Antarctic melting: Coastal cities 'will have 2-3 meter-high sea defenses by end of century'
The unexpectedly rapid melting of a giant glacier in East Antarctica may raise the global sea level at least 2 meters, a new study says, adding that such process may be unstoppable.
The research concentrates on the 150 kilometer-long, 30 kilometer-wide Totten Glacier. The glacier is one of the major outlets for the East Antarctic Ice Sheet, the largest mass of ice on Earth, which covers 98 percent of Antarctica.
Repeated large-scale retreat and advance of the Totten Glacier is indicated by inland bed erosion https://t.co/E4zDz5l6qd— nature (@nature) May 19, 2016
"While traditional models haven't suggested this glacier can collapse, more recent models have," said Dr Alan Aitken, of the University of Western Australia, a co-author of the study, as cited by Nature Journal.
"We confirm that collapse has happened in the past, and is likely to happen again if we pass a tipping point, which would occur if we had between 3 and 6 degrees of warming above present."
"Totten Glacier is losing ice now, and the warm ocean water that is causing this loss has the potential to also push the glacier back to an unstable place," said the study’s senior author, professor Martin Siegert, of the Grantham Institute at Imperial College London.
The scientists concluded that the huge glacier is even more vulnerable than they thought. The study by scientists from Imperial College London and institutions in Australia, the US and New Zealand was published in Nature Journal.
They have discovered that the glacier “could cross a critical threshold within the next century, entering an irreversible period of very rapid retreat” in case the problem of climate change isn't resolved.
"Totten Glacier is a slumbering giant," said Andy Shepherd, Director of the NERC Centre for Polar Observation and Modelling at the University of Leeds in England.
According to the research, if the glacier "retreats another 100-150km, its front will be sitting on an unstable bed."
The process would trigger a period of rapid retreat for the glacier and make it "withdraw up to 300 kilometers inland" in the following centuries and release "vast quantities of water, contributing up to 2.9 meters to global sea-level rise," the study says.
"Totten Glacier is only one outlet for the ice of the East Antarctic Ice Sheet, but it could have a huge impact. The East Antarctic Ice Sheet is by far the largest mass of ice on Earth, so any small changes have a big influence globally," Siegert said.
The scientist later told media that before the end of the 21 century "the great global cities of our planet near the sea will have two- or three-meter (6.5 - 10 feet) high sea defenses all around them."

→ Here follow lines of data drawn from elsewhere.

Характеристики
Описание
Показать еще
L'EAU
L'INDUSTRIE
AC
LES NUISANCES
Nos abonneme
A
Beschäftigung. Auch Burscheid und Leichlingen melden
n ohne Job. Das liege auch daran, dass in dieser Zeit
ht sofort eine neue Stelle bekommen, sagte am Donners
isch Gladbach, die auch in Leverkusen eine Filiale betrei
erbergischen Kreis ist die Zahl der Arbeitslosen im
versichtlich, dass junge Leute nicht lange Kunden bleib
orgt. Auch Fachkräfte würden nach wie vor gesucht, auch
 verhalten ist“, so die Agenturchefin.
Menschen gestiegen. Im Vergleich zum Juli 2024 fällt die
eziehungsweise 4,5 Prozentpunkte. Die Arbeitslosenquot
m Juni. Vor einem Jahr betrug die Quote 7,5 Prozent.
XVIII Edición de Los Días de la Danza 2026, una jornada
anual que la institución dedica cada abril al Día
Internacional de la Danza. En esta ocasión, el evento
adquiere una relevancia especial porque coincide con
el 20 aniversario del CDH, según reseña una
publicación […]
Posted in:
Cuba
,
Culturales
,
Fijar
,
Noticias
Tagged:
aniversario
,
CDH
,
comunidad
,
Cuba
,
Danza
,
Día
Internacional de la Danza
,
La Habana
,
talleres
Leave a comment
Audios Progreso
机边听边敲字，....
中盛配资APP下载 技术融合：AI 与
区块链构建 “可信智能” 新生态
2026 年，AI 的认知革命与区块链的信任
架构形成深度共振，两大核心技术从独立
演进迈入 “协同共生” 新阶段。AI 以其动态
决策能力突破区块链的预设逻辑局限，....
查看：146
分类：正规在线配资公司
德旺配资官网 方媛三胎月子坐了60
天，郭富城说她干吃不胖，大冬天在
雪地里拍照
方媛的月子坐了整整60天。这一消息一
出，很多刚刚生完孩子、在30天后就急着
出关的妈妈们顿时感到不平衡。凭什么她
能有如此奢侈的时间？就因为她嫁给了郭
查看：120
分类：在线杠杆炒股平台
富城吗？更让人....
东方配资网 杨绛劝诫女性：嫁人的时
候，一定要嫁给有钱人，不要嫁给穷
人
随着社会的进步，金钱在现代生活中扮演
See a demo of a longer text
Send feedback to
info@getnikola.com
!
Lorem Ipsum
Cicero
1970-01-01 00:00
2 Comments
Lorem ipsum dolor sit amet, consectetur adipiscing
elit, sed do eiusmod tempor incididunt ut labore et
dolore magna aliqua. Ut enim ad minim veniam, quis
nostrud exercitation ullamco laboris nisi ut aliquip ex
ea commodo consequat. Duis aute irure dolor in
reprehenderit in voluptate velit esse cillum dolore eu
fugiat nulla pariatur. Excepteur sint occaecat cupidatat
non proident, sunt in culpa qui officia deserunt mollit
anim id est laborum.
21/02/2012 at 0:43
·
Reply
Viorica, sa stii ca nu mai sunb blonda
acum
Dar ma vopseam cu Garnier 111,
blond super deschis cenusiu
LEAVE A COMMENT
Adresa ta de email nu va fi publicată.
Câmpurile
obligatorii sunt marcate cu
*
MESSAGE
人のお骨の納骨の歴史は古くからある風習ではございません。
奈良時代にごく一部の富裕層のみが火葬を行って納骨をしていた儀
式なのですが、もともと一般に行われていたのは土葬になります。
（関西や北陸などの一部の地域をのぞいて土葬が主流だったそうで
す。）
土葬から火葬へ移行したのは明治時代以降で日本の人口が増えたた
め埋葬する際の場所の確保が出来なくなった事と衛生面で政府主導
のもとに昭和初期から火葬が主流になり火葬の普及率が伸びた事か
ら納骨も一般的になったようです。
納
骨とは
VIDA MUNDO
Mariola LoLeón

One more important point revealed in the study is that the glacier also melted during an earlier period of natural global warming in the past.
"During the Pliocene epoch, temperatures were two degrees Celsius higher than they are right now, and CO2 levels in the atmosphere were 400 parts per million,” Siegert said.
The researchers believe that such a melting process could be about to happen again.
Totten Glacier has been an object of scientific research for a long time. In 2015 the researchers discovered warm water underneath a floating portion of the glacier that is accelerating the melting.